Task statement - Retype the data below verbatim; pictures do not belong in the copy.

____ Extracted material

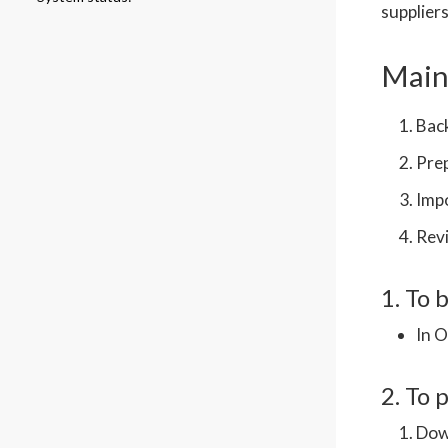
suppliers
Main 
Back
Pre
Impo
Revi
1. To 
In 
2. To 
Down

________

Written solution -
suppliers
Main 
Back
Pre
Impo
Revi
1. To 
In 
2. To 
Down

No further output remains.